Desde los tiempos de la Iglesia primitiva, esta vaina de la Cuaresma ya se venía celebrando. Al principio, era un tiempo de preparación intensa para los “catecúmenos”, o sea, la gente que se iba a bautizar en la Vigilia Pascual. Era un entrenamiento espiritual de verdad, para que llegaran al bautismo con el corazón más que preparado. Pero, de una vez, las comunidades cristianas de aquel entonces se sumaron al coro, haciendo un camino de conversión similar, no solo para los nuevos, sino para recordar su propio bautismo y renovar sus votos.
Ya para el siglo IV, la cosa se puso más seria y se constituyó en un tiempo de penitencia y renovación para toda la Iglesia, con la práctica formal del ayuno y la abstinencia. Y es que no es poca cosa; la Cuaresma culmina con el Triduo Pascual, que incluye el Jueves Santo, el Viernes Santo y, claro está, el Domingo de Resurrección, que es el momento más jevi y central de todo el calendario cristiano. Es como el gran final, la corona de todo el esfuerzo.
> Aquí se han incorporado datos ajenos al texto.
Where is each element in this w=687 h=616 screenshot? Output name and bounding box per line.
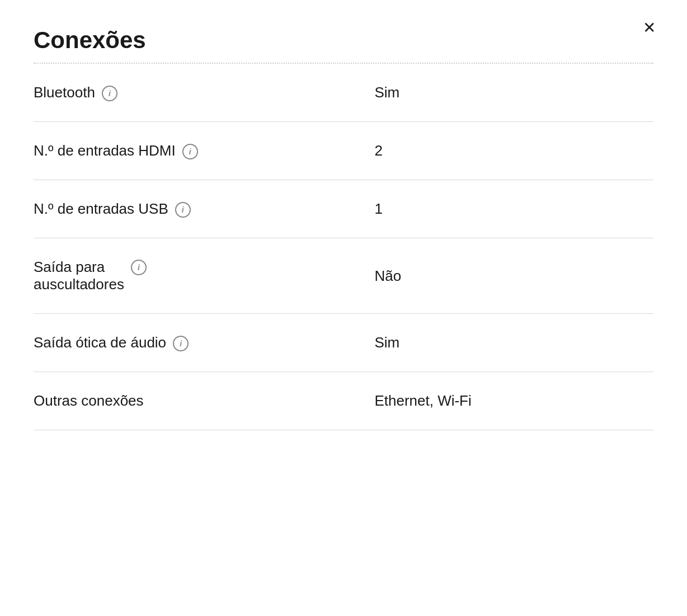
connections-modal: ✕ Conexões BluetoothiSimN.º de entradas … (0, 0, 687, 616)
spec-value: Sim (374, 64, 653, 122)
spec-label-text: Bluetooth (34, 84, 95, 101)
spec-value: Ethernet, Wi-Fi (374, 372, 653, 430)
info-icon[interactable]: i (173, 336, 189, 351)
spec-value: Sim (374, 314, 653, 372)
page-title: Conexões (34, 27, 653, 54)
info-icon[interactable]: i (182, 144, 198, 159)
spec-table: BluetoothiSimN.º de entradas HDMIi2N.º d… (34, 64, 653, 430)
info-icon[interactable]: i (175, 202, 191, 218)
spec-label-text: N.º de entradas HDMI (34, 142, 176, 159)
info-icon[interactable]: i (102, 86, 117, 101)
close-button[interactable]: ✕ (638, 18, 660, 38)
spec-label-text: N.º de entradas USB (34, 200, 168, 218)
info-icon[interactable]: i (131, 260, 147, 275)
table-row: BluetoothiSim (34, 64, 653, 122)
table-row: Outras conexõesEthernet, Wi-Fi (34, 372, 653, 430)
table-row: Saída paraauscultadoresiNão (34, 238, 653, 314)
spec-value: 1 (374, 180, 653, 238)
spec-value: 2 (374, 122, 653, 180)
spec-label-text: Outras conexões (34, 392, 144, 410)
table-row: N.º de entradas USBi1 (34, 180, 653, 238)
spec-label-text: Saída ótica de áudio (34, 334, 166, 351)
spec-label-text-continued: auscultadores (34, 276, 124, 293)
spec-label-text: Saída para (34, 258, 124, 276)
table-row: N.º de entradas HDMIi2 (34, 122, 653, 180)
table-row: Saída ótica de áudioiSim (34, 314, 653, 372)
spec-value: Não (374, 238, 653, 314)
Y hablando de esfuerzos, el Papa Francisco, en su mensaje para esta Cuaresma, nos ha tirado una propuesta bien bacana, mi gente. No es solo abstenerse de comer carne, que es lo que muchos hacen. Él ha propuesto un “ayuno del lenguaje”. ¡Qué fuerte! Nos dice que dejemos la vaina de las palabras de odio, de los chismes, de herir al prójimo con lo que decimos, ya sea en la casa, en el trabajo, en los debates políticos o en las redes sociales, que eso sí que es un desorden. Es una invitación a desarmar el lenguaje, a no juzgar de una vez, a no hablar mal de los que no están presentes para defenderse, y a dejar las calumnias. ¡Un viaje de verdad que tenemos que echarle cabeza a eso!
El Papa nos pide que aprendamos a medir las palabras, a cultivar la amabilidad, ese buen trato que a veces se nos olvida en la chercha del día a día. Que sea en la familia, entre los panas, en la oficina, en las plataformas digitales (¡que ahí sí que se la comieron!), o en las comunidades de la iglesia, que busquemos siempre la paz con lo que sale de nuestra boca. Es un llamado a vivir una Cuaresma que nos haga más atentos a Dios y, sobre todo, a los que más necesitan. Pidámosle la fuerza para un ayuno que nos alcance hasta la lengua, para que disminuyan las palabras que hieren y se cree más espacio para que se escuche la voz de los demás.
En el fondo, lo que el Papa espera es que nuestras comunidades cristianas se conviertan en lugares donde el grito de los que sufren encuentre acogida de una vez, que la escucha genere caminos de liberación, haciéndonos más dispuestos y diligentes para edificar la tan anhelada civilización del amor. Así que ya saben, esta Cuaresma es una oportunidad de oro para meternos en ese ritmo, reflexionar, ayunar no solo con la comida, sino también con el lenguaje, y salir de este período con el espíritu más fuerte y renovado. ¡Vamos a ponernos las pilas con esta vaina!